Сама река в ширину — шагов сто, и, кроме папы, Вардамана и Дюи Дэлл, ничто не нарушает однообразия пустыни, почти незаметно, но жутко накренившейся справа налево — словно мы достигли места, где опустошенный мир ускоряет свой бег к последней бездне. А фигурки их — крохотные. Словно разделяет нас с ними уже не пространство, а время — и в этом есть безвозвратность. Словно время не уходит от нас сужающейся чертой, а пролегло между ними и нами, сложившись вдвое, петлей, как веревка, и разделяет нас не промежуток между двумя ветвями, а вся их удвоенная длина. Мулы уже стоят, наклонясь: плечи ниже крупов. Они тоже не дышат, а будто стонут; оглянулись, скользнули по нас взглядом, диким, печальным, глубоким и полным отчаяния, будто в густой воде они прозревают несчастье, но не могут сказать — а мы его не видим.

Кеш перегнулся назад. Положил ладонь на Адди и пробует качнуть. Опущенное лицо его спокойно и озабочено, он что-то прикидывает, потом берет ящик с инструментами и сдвигает вперед, загоняет под сиденье; вдвоем мы сдвигаем вперед и Адди, заклиниваем ее между инструментами и дном повозки. Потом он поворачивается ко мне.

— Нет, — говорю я. — Лучше останусь. Один можешь не управиться.

Из ящика с инструментами он достает свернутую веревку, дважды обводит ее вокруг стойки сиденья и, не завязав, дает конец мне. Длинный конец стравливает Джулу, и Джул захлестывает его за луку седла.

Он должен загнать коня в реку.
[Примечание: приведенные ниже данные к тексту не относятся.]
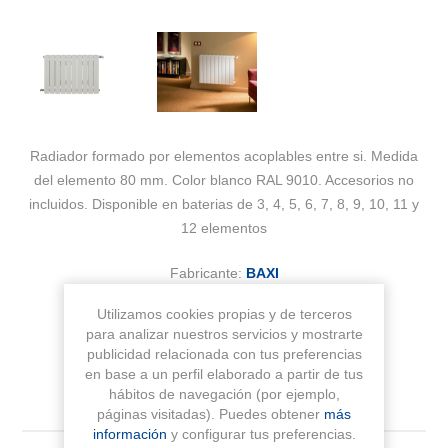
Radiador formado por elementos acoplables entre si. Medida
del elemento 80 mm. Color blanco RAL 9010. Accesorios no
incluidos. Disponible en baterias de 3, 4, 5, 6, 7, 8, 9, 10, 11 y
12 elementos
Fabricante:
BAXI
Sku:
7276006
Utilizamos cookies propias y de terceros
para analizar nuestros servicios y mostrarte
publicidad relacionada con tus preferencias
en base a un perfil elaborado a partir de tus
hábitos de navegación (por ejemplo,
páginas visitadas). Puedes obtener
más
información
y configurar tus preferencias.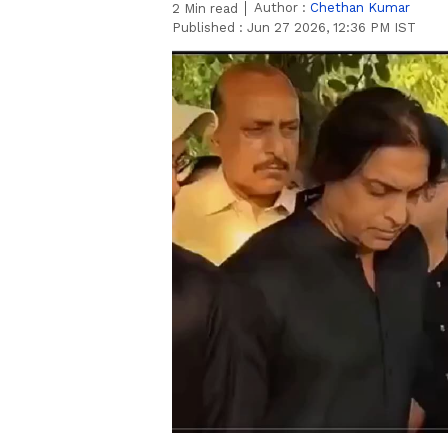
Author :
Chethan Kumar
2
Min read
Published :
Jun 27 2026, 12:36 PM IST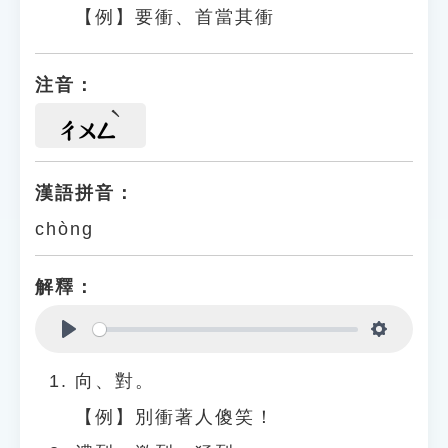
【例】要衝、首當其衝
注音：
ㄔㄨㄥ
漢語拼音：
chòng
解釋：
Play
Settings
向、對。
【例】別衝著人傻笑！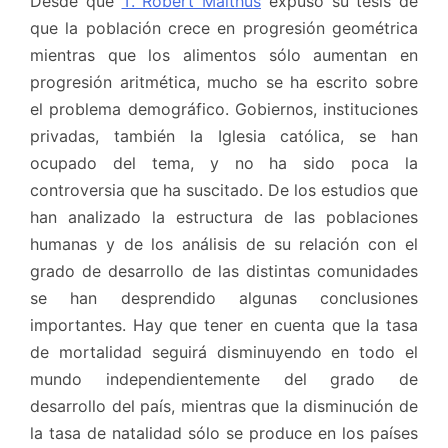
Desde que
T. Robert Malthus
expuso su tesis de
que la población crece en progresión geométrica
mientras que los alimentos sólo aumentan en
progresión aritmética, mucho se ha escrito sobre
el problema demográfico. Gobiernos, instituciones
privadas, también la Iglesia católica, se han
ocupado del tema, y no ha sido poca la
controversia que ha suscitado. De los estudios que
han analizado la estructura de las poblaciones
humanas y de los análisis de su relación con el
grado de desarrollo de las distintas comunidades
se han desprendido algunas conclusiones
importantes. Hay que tener en cuenta que la tasa
de mortalidad seguirá disminuyendo en todo el
mundo independientemente del grado de
desarrollo del país, mientras que la disminución de
la tasa de natalidad sólo se produce en los países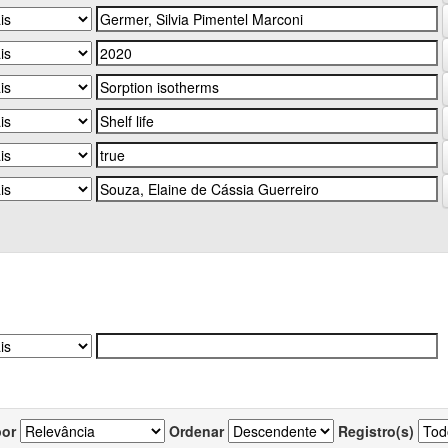
por
Ordenar
Registro(s)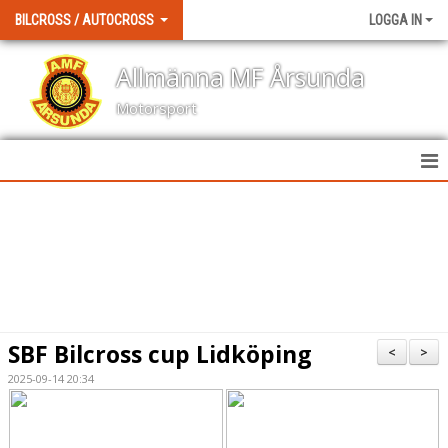
BILCROSS / AUTOCROSS
LOGGA IN
Allmänna MF Årsunda
Motorsport
HEM
NYHETER
KALENDER
BILDGALLERI
SBF Bilcross cup Lidköping
<
>
DOKUMENT
2025-09-14 20:34
KONTAKT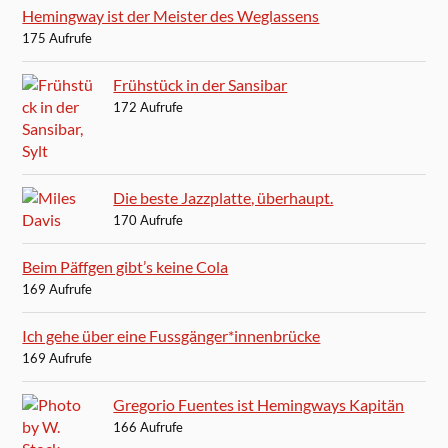
Hemingway ist der Meister des Weglassens
175 Aufrufe
Frühstück in der Sansibar
172 Aufrufe
Die beste Jazzplatte, überhaupt.
170 Aufrufe
Beim Päffgen gibt’s keine Cola
169 Aufrufe
Ich gehe über eine Fussgänger*innenbrücke
169 Aufrufe
Gregorio Fuentes ist Hemingways Kapitän
166 Aufrufe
Конь идет, высоко поднимая колени, выгнув шею, нервничает. Джул чуть подался вперед и приподнял колени; снова его быстрый, внимательный, спокойный взгляд скользнул по нам и по окрестности. Он направил коня в поток и успокаивает его тихим голосом. Конь поскользнулся, ушел в воду до седла, но поднялся на ноги; вода достигает Джулу до бедер.

— Аккуратней, — говорит Кеш.

— Я на перекате, — говорит Джул. — Трогай.

Кеш подобрал вожжи и умело, осторожно направляет мулов в реку.

Я ощутил хватку течения и понял, что мы на броде; только по этой скользящей тяге и можно было определить, что мы вообще движемся. То, что казалось плоской поверхностью, стало чередой гребней и впадин, колыхалось вокруг нас, толкало нас, дразнило, легко и лениво трогая в мгновения обманчивой прочности под ногами. Кеш оглянулся на меня, и тогда я понял, что мы пропали. Но сам не знал, зачем нужна веревка, пока не увидел бревно. Оно вынырнуло и на миг стало стоймя над вздыбленными водами, как Христос. Вылазь, тебя отнесет к излучине, сказал Кеш. Выберешься. Нет, сказал я, что там, что здесь, одинаково промокну.